1. Combustion systems

Current H2 engine development mainly uses a spark ignited “Otto” combustion principle. The air/fuel mixture is ignited by the energy source provided by a spark plug.

1.1. Port fuel injection system (PFI)

With PFI, hydrogen is injected into the intake manifold at low-pressure levels (~10 bar). The long time for mixture preparation ensures a high level of mixture homogeneity. The occurrence of rich air/fuel areas is limited, which reduces the NOx formation and the knock tendency. On the other hand, the external mixture formation reduces the cylinder filling. Hence, a PFI configuration represents an attractive solution for retrofitting lower power applications.

At FEV, a 7.7L engine has been modified for H2 PFI operation. The original single-stage turbo was replaced by a two-stage turbo to achieve high air/fuel ratios. Piston design was also optimized to ensure knock and pre-ignition-free operation [1]. Eventually, CNG and diesel like BMEP levels were reached with a maximum of 19.6bar. Also, achieving the CNG engine power level of 220 kW was possible.

With a PFI layout, safety risk must be mitigated because of backfire. There, valve timing adaptation is recommended. Nevertheless, load response remains a drawback. A mild hybrid support can improve the transient behavior.
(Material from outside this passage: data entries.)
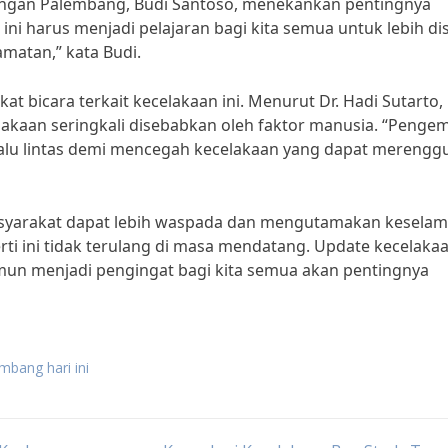
bungan Palembang, Budi Santoso, menekankan pentingnya
 ini harus menjadi pelajaran bagi kita semua untuk lebih dis
matan,” kata Budi.
kat bicara terkait kecelakaan ini. Menurut Dr. Hadi Sutarto,
lakaan seringkali disebabkan oleh faktor manusia. “Penge
 lalu lintas demi mencegah kecelakaan yang dapat merengg
asyarakat dapat lebih waspada dan mengutamakan kesela
rti ini tidak terulang di masa mendatang. Update kecelaka
un menjadi pengingat bagi kita semua akan pentingnya
mbang hari ini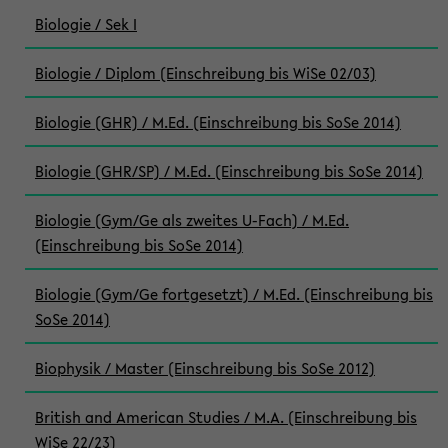
Biologie / Sek I
Biologie / Diplom (Einschreibung bis WiSe 02/03)
Biologie (GHR) / M.Ed. (Einschreibung bis SoSe 2014)
Biologie (GHR/SP) / M.Ed. (Einschreibung bis SoSe 2014)
Biologie (Gym/Ge als zweites U-Fach) / M.Ed.
(Einschreibung bis SoSe 2014)
Biologie (Gym/Ge fortgesetzt) / M.Ed. (Einschreibung bis
SoSe 2014)
Biophysik / Master (Einschreibung bis SoSe 2012)
British and American Studies / M.A. (Einschreibung bis
WiSe 22/23)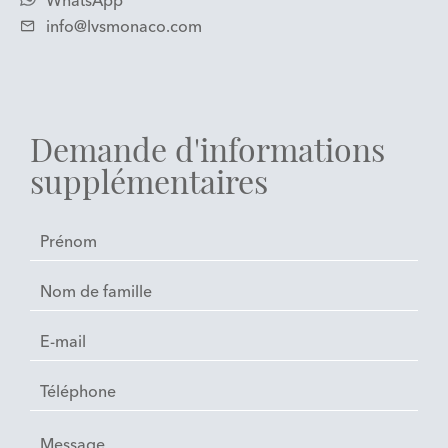
WhatsApp
info@lvsmonaco.com
Demande d'informations
supplémentaires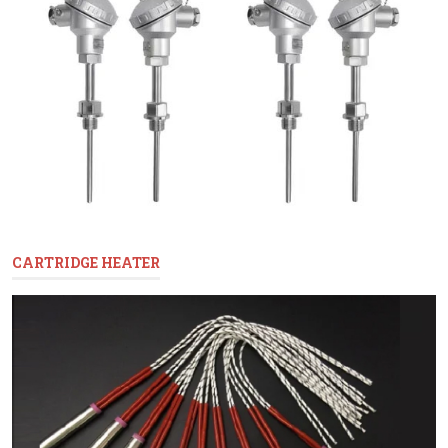
CARTRIDGE HEATER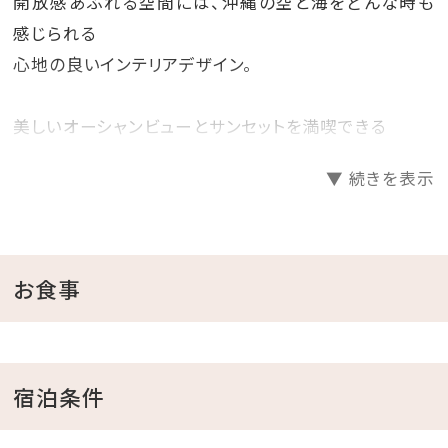
開放感あふれる空間には、沖縄の空と海をどんな時も
感じられる
心地の良いインテリアデザイン。
美しいオーシャンビューとサンセットを満喫できる
広々としたバルコニーには、全室にジェットバスを完備
▼ 続きを表示
し
開放感溢れる空間を演出。
その場所にしかない自然と一体となる体験を、
お食事
新たな寛ぎ空間に包まれながらお過ごしください。
朝食の時間も気にせず、チェックアウトまでお部屋でゆ
宿泊条件
ったりできる、
お食事なしのプランです。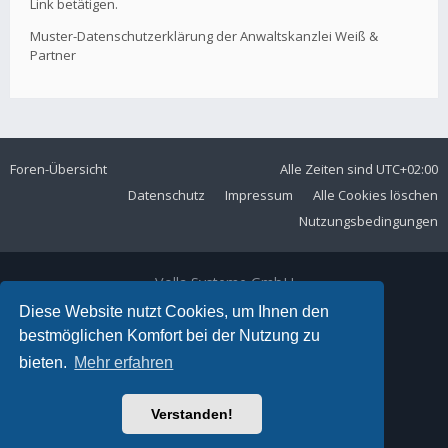
Link betätigen.
Muster-Datenschutzerklärung der Anwaltskanzlei Weiß &
Partner
Foren-Übersicht
Alle Zeiten sind
UTC+02:00
Datenschutz
Impressum
Alle Cookies löschen
Nutzungsbedingungen
Volla Systeme GmbH
Kölner Straße 102
Diese Website nutzt Cookies, um Ihnen den
42897 Remscheid
bestmöglichen Komfort bei der Nutzung zu
Telefon:
+49 2191 59897 61
bieten.
Mehr erfahren
E-Mail:
forum@volla.online
Powered by
phpBB
® Forum Software © phpBB Limited
Verstanden!
Ariki Theme by
Gramziu
Deutsche Übersetzung durch
phpBB.de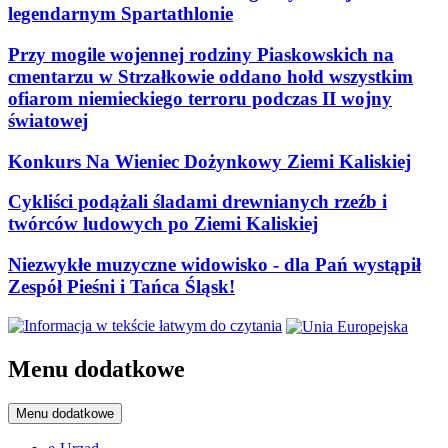
legendarnym Spartathlonie
Przy mogile wojennej rodziny Piaskowskich na
cmentarzu w Strzałkowie oddano hołd wszystkim
ofiarom niemieckiego terroru podczas II wojny
światowej
Konkurs Na Wieniec Dożynkowy Ziemi Kaliskiej
Cykliści podążali śladami drewnianych rzeźb i
twórców ludowych po Ziemi Kaliskiej
Niezwykłe muzyczne widowisko - dla Pań wystąpił
Zespół Pieśni i Tańca Śląsk!
Menu dodatkowe
Menu dodatkowe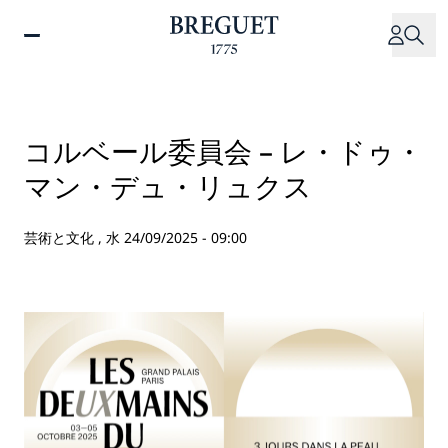
メ
イ
ン
コ
ン
テ
コルベール委員会 – レ・ドゥ・
ン
マン・デュ・リュクス
ツ
に
移
芸術と文化 ,
水 24/09/2025 - 09:00
動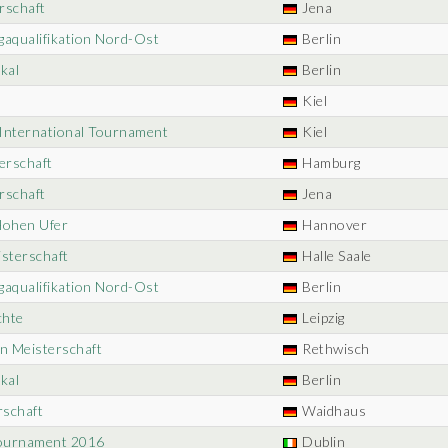
rschaft
Jena
igaqualifikation Nord-Ost
Berlin
kal
Berlin
Kiel
l International Tournament
Kiel
erschaft
Hamburg
rschaft
Jena
Hohen Ufer
Hannover
isterschaft
Halle Saale
igaqualifikation Nord-Ost
Berlin
chte
Leipzig
in Meisterschaft
Rethwisch
kal
Berlin
rschaft
Waidhaus
 Tournament 2016
Dublin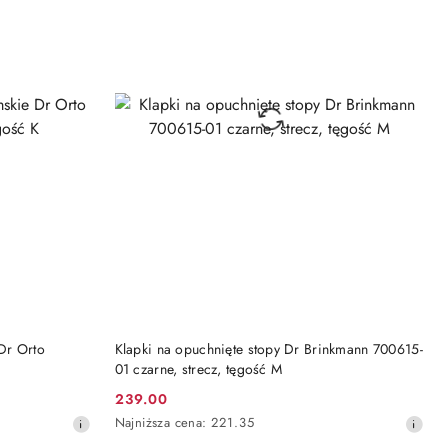
DO KOSZYKA
Dr Orto
Klapki na opuchnięte stopy Dr Brinkmann 700615-
01 czarne, strecz, tęgość M
239.00
Cena
Najniższa
Najniższa cena:
221.35
promocyjna:
cena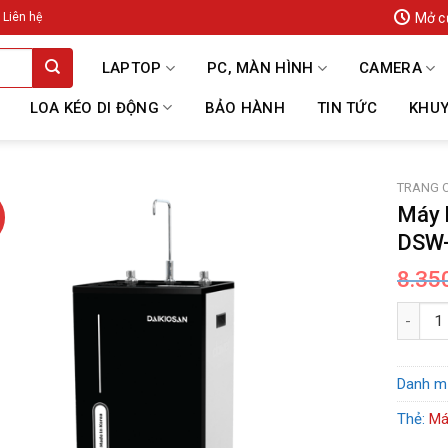
Mở c
Liên hệ
LAPTOP
PC, MÀN HÌNH
CAMERA
LOA KÉO DI ĐỘNG
BẢO HÀNH
TIN TỨC
KHUY
TRANG 
Máy 
DSW
8.35
Máy lọc
Danh m
Thẻ:
Má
Choosing a DI system is another possible option.

2.2. Direct injection system (DI)

With DI, H2 is directly injected into the cylinder with a pressure ranging from 15 to 60 bar. The risk of backfire is significantly reduced. Moreover, the volumetric efficiency is not impacted, resulting in better engine efficiency and faster transient response.

Fig.1. Comparison of NOx emissions, engine efficiency and boost pressure between PFI and DI as a function of relative air/fuel ratio

The experimental investigations shown in Figure1 were carried out with a heavy-duty single cylinder engine. Comparing PFI and DI at the same boost pressure is more representative to real engine operation. Then, DI offers an advantage in NOx emissions at same engine efficiency level.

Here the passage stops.